Operation Snowflake held Saturday
During Washington Police Department Sgt. Shawn Ellinson’s presentation Saturday, about 72 junior high school students had the opportunity to stagger around the chapel of Immanuel Lutheran Church.
Wearing goggles that simulated various levels of intoxication, the students tried to do what would normally have been easy tasks. They tried without success to walk a straight line. They tried to grab the hands of other students on the sides of the lines. Even while wearing the ‘Fatal Vision’ goggles that simulated a .07 blood alcohol level — which would be just legal to drive — the students were unable to keep their balance.
“We are trying to show the kids the danger of operating motor vehicles while having your vision and your balance impaired,” Ellingson said.
The simulation was part of the annual running of Operation Snowflake, an all-day event intended to discourage drugs and alcohol while promoting healthy decision-making. This year is the sixth year for the event.
Organizer Rachel Meyer said that the day is designed to help sixth- through eighth-grade students cope with some of the pressures that teens experience. She said former Federation Bank president Dale Torpey had spoken about struggles with a child with addiction. Students also heard a presentation from Washington County Sheriff’s Office deputy Eric Weber about synthetic drugs in the community.
The keynote speaker was John Grossman, who spoke with the students about how people are treated based on the perceptions of them. He also spoke about how those perceptions can be wrong.
The students also formed small groups to discuss other things that affect their daily lives.
Meyer said that she had first learned about Operation Snowball, the Illinois equivalent of Operation Snowflake, about six years ago. She had gone through the presentation as a student. She said it had started in Illinois. She said that Washington has the only chapter of Operation Snowflake in Iowa.

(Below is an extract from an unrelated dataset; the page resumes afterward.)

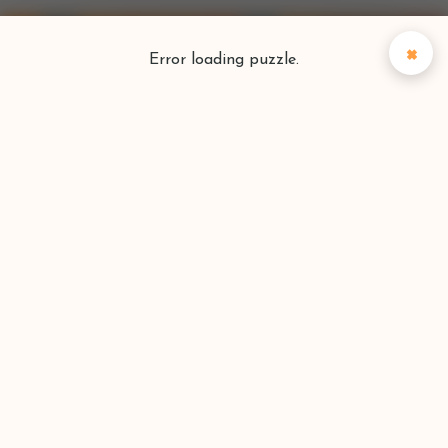
×
Error loading puzzle.
Puzzlefinder
Vind je perfecte puzzel
Zoeken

“The point is to give teens an outlet where they can learn about some of the pressures facing them, meet new friends and discuss some of the issues,” Meyer said. “It can be anything from drugs and alcohol to bullying, to issues with friends to peer pressure. It’s tough. It is tough being a teenager today. If we can give kids information and an outlet, that is why we are doing this.”
She said in the future the organization might have follow-up events.
Meyer said that she did all the setup for the event on volunteer time and currently she is the only person in charge of arranging the event.
“I was going to take this year off, but the school year started and kids started asking when Snowflake was,” she said. “I couldn’t tell them no. This is something that kids want and they ask for and we will deliver as long as they want to come.”